* WHAT YOU HAVE TO DO *
Below is a set of records; restate each one word for word.

===== DATA PROVIDED

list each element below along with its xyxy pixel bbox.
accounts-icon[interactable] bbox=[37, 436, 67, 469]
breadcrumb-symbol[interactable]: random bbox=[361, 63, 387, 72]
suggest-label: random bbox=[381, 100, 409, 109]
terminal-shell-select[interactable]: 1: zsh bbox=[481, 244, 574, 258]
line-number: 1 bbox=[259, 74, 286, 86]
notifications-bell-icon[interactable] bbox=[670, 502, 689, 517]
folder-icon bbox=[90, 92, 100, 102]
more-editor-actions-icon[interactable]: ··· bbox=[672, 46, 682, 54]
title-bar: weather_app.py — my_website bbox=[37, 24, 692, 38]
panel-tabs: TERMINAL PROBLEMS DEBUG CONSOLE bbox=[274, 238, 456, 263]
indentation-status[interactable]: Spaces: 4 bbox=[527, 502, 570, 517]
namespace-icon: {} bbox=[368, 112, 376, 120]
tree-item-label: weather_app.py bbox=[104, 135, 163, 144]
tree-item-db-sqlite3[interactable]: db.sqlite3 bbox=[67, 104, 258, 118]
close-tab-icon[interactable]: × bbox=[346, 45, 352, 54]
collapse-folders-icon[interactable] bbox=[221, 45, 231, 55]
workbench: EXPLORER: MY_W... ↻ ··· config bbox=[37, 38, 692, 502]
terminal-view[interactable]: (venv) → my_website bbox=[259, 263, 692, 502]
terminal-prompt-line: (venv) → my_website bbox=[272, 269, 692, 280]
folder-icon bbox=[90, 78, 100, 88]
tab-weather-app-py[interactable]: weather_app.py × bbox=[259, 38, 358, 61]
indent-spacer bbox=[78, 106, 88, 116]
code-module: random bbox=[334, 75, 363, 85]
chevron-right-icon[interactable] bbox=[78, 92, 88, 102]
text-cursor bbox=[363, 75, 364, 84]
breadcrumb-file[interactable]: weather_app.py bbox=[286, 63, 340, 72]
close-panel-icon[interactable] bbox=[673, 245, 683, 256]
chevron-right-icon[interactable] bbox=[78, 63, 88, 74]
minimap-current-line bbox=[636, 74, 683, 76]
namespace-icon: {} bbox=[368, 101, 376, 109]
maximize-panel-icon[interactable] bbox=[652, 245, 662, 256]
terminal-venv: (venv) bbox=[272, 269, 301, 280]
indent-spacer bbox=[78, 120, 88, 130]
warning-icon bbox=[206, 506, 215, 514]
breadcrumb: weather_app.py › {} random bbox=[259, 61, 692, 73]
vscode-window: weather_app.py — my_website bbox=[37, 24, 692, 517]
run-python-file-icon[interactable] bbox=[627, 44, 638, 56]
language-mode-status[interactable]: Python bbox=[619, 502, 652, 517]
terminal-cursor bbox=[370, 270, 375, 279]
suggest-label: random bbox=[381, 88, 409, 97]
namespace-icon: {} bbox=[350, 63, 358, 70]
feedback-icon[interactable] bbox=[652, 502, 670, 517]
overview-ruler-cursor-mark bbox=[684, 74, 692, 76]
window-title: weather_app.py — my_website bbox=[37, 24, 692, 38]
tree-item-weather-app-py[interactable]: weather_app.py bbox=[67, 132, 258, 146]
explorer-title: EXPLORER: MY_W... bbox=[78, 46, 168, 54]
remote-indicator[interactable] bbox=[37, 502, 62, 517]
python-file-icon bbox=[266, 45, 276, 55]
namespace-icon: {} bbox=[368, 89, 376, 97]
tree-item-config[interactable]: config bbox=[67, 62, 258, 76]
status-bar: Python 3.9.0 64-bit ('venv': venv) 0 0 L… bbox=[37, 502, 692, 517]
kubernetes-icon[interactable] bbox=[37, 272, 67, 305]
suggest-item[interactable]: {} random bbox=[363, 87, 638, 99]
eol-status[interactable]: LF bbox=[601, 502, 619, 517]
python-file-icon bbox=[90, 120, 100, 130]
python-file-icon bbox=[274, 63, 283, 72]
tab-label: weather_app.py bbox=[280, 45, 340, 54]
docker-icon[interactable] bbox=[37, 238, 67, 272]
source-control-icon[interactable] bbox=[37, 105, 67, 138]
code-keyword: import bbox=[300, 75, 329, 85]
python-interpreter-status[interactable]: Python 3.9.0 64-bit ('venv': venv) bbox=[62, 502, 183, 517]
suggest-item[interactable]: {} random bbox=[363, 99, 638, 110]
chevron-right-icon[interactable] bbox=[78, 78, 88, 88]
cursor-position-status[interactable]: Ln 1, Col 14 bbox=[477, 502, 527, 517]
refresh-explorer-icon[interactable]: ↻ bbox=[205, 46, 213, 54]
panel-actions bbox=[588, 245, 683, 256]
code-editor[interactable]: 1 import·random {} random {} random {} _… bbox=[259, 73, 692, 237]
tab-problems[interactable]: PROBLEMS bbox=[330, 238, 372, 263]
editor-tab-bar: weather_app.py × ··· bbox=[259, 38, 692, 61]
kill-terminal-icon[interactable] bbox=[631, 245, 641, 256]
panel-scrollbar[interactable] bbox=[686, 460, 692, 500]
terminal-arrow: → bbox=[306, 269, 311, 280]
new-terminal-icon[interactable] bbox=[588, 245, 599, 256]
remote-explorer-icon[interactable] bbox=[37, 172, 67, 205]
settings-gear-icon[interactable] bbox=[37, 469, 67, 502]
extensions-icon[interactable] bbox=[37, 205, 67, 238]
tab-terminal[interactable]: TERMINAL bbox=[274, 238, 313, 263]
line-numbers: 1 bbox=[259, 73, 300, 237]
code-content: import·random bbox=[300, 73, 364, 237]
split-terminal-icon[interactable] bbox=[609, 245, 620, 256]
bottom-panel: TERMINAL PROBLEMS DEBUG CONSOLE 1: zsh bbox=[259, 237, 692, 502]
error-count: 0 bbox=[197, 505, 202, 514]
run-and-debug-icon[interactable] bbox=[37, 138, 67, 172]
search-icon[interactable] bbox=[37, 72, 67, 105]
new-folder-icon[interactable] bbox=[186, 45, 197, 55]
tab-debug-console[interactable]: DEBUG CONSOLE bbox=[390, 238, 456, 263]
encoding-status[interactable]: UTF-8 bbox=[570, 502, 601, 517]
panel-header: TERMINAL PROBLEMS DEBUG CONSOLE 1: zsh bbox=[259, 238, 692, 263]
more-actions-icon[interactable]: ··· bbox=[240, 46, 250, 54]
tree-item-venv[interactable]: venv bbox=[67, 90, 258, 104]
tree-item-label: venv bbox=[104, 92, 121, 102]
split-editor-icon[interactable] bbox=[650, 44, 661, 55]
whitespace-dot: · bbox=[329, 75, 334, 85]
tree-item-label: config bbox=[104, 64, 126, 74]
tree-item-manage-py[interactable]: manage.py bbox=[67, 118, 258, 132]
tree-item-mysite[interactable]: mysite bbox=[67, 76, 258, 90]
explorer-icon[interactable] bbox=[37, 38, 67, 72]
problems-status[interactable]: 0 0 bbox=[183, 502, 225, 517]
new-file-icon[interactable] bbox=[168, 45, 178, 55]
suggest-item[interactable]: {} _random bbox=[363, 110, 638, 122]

==========

* SOLUTION *
list each element below along with its xyxy pixel bbox.
accounts-icon[interactable] bbox=[37, 436, 67, 469]
breadcrumb-symbol[interactable]: random bbox=[361, 63, 387, 72]
suggest-label: random bbox=[381, 100, 409, 109]
terminal-shell-select[interactable]: 1: zsh bbox=[481, 244, 574, 258]
line-number: 1 bbox=[259, 74, 286, 86]
notifications-bell-icon[interactable] bbox=[670, 502, 689, 517]
folder-icon bbox=[90, 92, 100, 102]
more-editor-actions-icon[interactable]: ··· bbox=[672, 46, 682, 54]
title-bar: weather_app.py — my_website bbox=[37, 24, 692, 38]
panel-tabs: TERMINAL PROBLEMS DEBUG CONSOLE bbox=[274, 238, 456, 263]
indentation-status[interactable]: Spaces: 4 bbox=[527, 502, 570, 517]
namespace-icon: {} bbox=[368, 112, 376, 120]
tree-item-label: weather_app.py bbox=[104, 135, 163, 144]
tree-item-db-sqlite3[interactable]: db.sqlite3 bbox=[67, 104, 258, 118]
close-tab-icon[interactable]: × bbox=[346, 45, 352, 54]
collapse-folders-icon[interactable] bbox=[221, 45, 231, 55]
workbench: EXPLORER: MY_W... ↻ ··· config bbox=[37, 38, 692, 502]
terminal-view[interactable]: (venv) → my_website bbox=[259, 263, 692, 502]
terminal-prompt-line: (venv) → my_website bbox=[272, 269, 692, 280]
folder-icon bbox=[90, 78, 100, 88]
tab-weather-app-py[interactable]: weather_app.py × bbox=[259, 38, 358, 61]
indent-spacer bbox=[78, 106, 88, 116]
code-module: random bbox=[334, 75, 363, 85]
chevron-right-icon[interactable] bbox=[78, 92, 88, 102]
text-cursor bbox=[363, 75, 364, 84]
breadcrumb-file[interactable]: weather_app.py bbox=[286, 63, 340, 72]
close-panel-icon[interactable] bbox=[673, 245, 683, 256]
chevron-right-icon[interactable] bbox=[78, 63, 88, 74]
minimap-current-line bbox=[636, 74, 683, 76]
namespace-icon: {} bbox=[368, 101, 376, 109]
maximize-panel-icon[interactable] bbox=[652, 245, 662, 256]
terminal-venv: (venv) bbox=[272, 269, 301, 280]
indent-spacer bbox=[78, 120, 88, 130]
warning-icon bbox=[206, 506, 215, 514]
breadcrumb: weather_app.py › {} random bbox=[259, 61, 692, 73]
vscode-window: weather_app.py — my_website bbox=[37, 24, 692, 517]
run-python-file-icon[interactable] bbox=[627, 44, 638, 56]
language-mode-status[interactable]: Python bbox=[619, 502, 652, 517]
terminal-cursor bbox=[370, 270, 375, 279]
suggest-label: random bbox=[381, 88, 409, 97]
namespace-icon: {} bbox=[350, 63, 358, 70]
feedback-icon[interactable] bbox=[652, 502, 670, 517]
overview-ruler-cursor-mark bbox=[684, 74, 692, 76]
window-title: weather_app.py — my_website bbox=[37, 24, 692, 38]
tree-item-weather-app-py[interactable]: weather_app.py bbox=[67, 132, 258, 146]
explorer-title: EXPLORER: MY_W... bbox=[78, 46, 168, 54]
remote-indicator[interactable] bbox=[37, 502, 62, 517]
python-file-icon bbox=[266, 45, 276, 55]
namespace-icon: {} bbox=[368, 89, 376, 97]
tree-item-config[interactable]: config bbox=[67, 62, 258, 76]
status-bar: Python 3.9.0 64-bit ('venv': venv) 0 0 L… bbox=[37, 502, 692, 517]
kubernetes-icon[interactable] bbox=[37, 272, 67, 305]
suggest-item[interactable]: {} random bbox=[363, 87, 638, 99]
eol-status[interactable]: LF bbox=[601, 502, 619, 517]
python-file-icon bbox=[90, 120, 100, 130]
python-file-icon bbox=[274, 63, 283, 72]
tab-label: weather_app.py bbox=[280, 45, 340, 54]
docker-icon[interactable] bbox=[37, 238, 67, 272]
source-control-icon[interactable] bbox=[37, 105, 67, 138]
code-keyword: import bbox=[300, 75, 329, 85]
python-interpreter-status[interactable]: Python 3.9.0 64-bit ('venv': venv) bbox=[62, 502, 183, 517]
suggest-item[interactable]: {} random bbox=[363, 99, 638, 110]
chevron-right-icon[interactable] bbox=[78, 78, 88, 88]
cursor-position-status[interactable]: Ln 1, Col 14 bbox=[477, 502, 527, 517]
refresh-explorer-icon[interactable]: ↻ bbox=[205, 46, 213, 54]
panel-actions bbox=[588, 245, 683, 256]
code-editor[interactable]: 1 import·random {} random {} random {} _… bbox=[259, 73, 692, 237]
tab-problems[interactable]: PROBLEMS bbox=[330, 238, 372, 263]
editor-tab-bar: weather_app.py × ··· bbox=[259, 38, 692, 61]
kill-terminal-icon[interactable] bbox=[631, 245, 641, 256]
panel-scrollbar[interactable] bbox=[686, 460, 692, 500]
terminal-arrow: → bbox=[306, 269, 311, 280]
new-terminal-icon[interactable] bbox=[588, 245, 599, 256]
remote-explorer-icon[interactable] bbox=[37, 172, 67, 205]
settings-gear-icon[interactable] bbox=[37, 469, 67, 502]
extensions-icon[interactable] bbox=[37, 205, 67, 238]
tab-terminal[interactable]: TERMINAL bbox=[274, 238, 313, 263]
line-numbers: 1 bbox=[259, 73, 300, 237]
code-content: import·random bbox=[300, 73, 364, 237]
split-terminal-icon[interactable] bbox=[609, 245, 620, 256]
bottom-panel: TERMINAL PROBLEMS DEBUG CONSOLE 1: zsh bbox=[259, 237, 692, 502]
error-count: 0 bbox=[197, 505, 202, 514]
run-and-debug-icon[interactable] bbox=[37, 138, 67, 172]
search-icon[interactable] bbox=[37, 72, 67, 105]
new-folder-icon[interactable] bbox=[186, 45, 197, 55]
tab-debug-console[interactable]: DEBUG CONSOLE bbox=[390, 238, 456, 263]
encoding-status[interactable]: UTF-8 bbox=[570, 502, 601, 517]
panel-header: TERMINAL PROBLEMS DEBUG CONSOLE 1: zsh bbox=[259, 238, 692, 263]
more-actions-icon[interactable]: ··· bbox=[240, 46, 250, 54]
tree-item-venv[interactable]: venv bbox=[67, 90, 258, 104]
tree-item-label: venv bbox=[104, 92, 121, 102]
split-editor-icon[interactable] bbox=[650, 44, 661, 55]
whitespace-dot: · bbox=[329, 75, 334, 85]
tree-item-label: config bbox=[104, 64, 126, 74]
tree-item-manage-py[interactable]: manage.py bbox=[67, 118, 258, 132]
tree-item-mysite[interactable]: mysite bbox=[67, 76, 258, 90]
explorer-icon[interactable] bbox=[37, 38, 67, 72]
problems-status[interactable]: 0 0 bbox=[183, 502, 225, 517]
new-file-icon[interactable] bbox=[168, 45, 178, 55]
suggest-item[interactable]: {} _random bbox=[363, 110, 638, 122]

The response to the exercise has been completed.